Return every line below in which "oldu" appears.

**INFORMATION GIVEN:**
■ ■ ■ ■

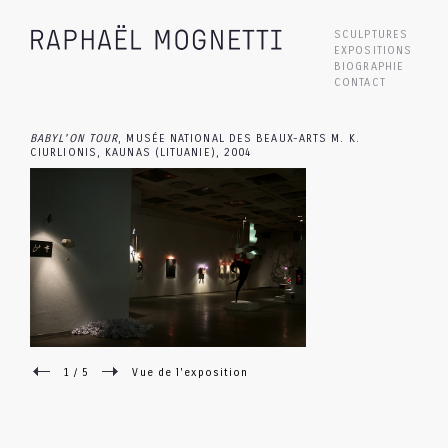
SCULPTURES
EXPOSITIONS
BIOGRAPHIE
CONTACT
BABYL'ON TOUR
, MUSÉE NATIONAL DES BEAUX-ARTS M. K.
CIURLIONIS, KAUNAS (LITUANIE), 2004
1 / 5
Vue de l'exposition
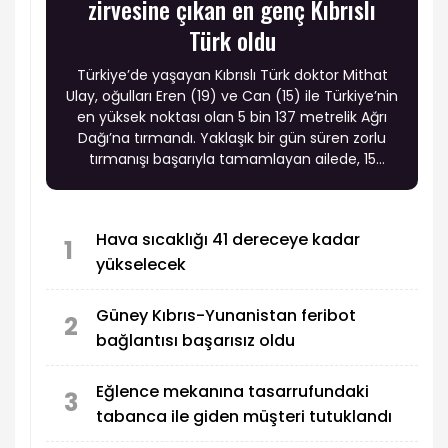
zirvesine çıkan en genç Kıbrıslı
Türk oldu
Türkiye’de yaşayan Kıbrıslı Türk doktor Mithat
Ulay, oğulları Eren (19) ve Can (15) ile Türkiye’nin
en yüksek noktası olan 5 bin 137 metrelik Ağrı
Dağı’na tırmandı. Yaklaşık bir gün süren zorlu
tırmanışı başarıyla tamamlayan ailede, 15
yaşındaki Can Ulay Ağrı Dağı zirvesine ulaşan en
genç Kıbrıslı Türk oldu.
Hava sıcaklığı 41 dereceye kadar
1
yükselecek
Güney Kıbrıs-Yunanistan feribot
2
bağlantısı başarısız oldu
Eğlence mekanına tasarrufundaki
3
tabanca ile giden müşteri tutuklandı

■ ■ ■ ■

**TASK ANSWER:**
Türk oldu
genç Kıbrıslı Türk oldu.
bağlantısı başarısız oldu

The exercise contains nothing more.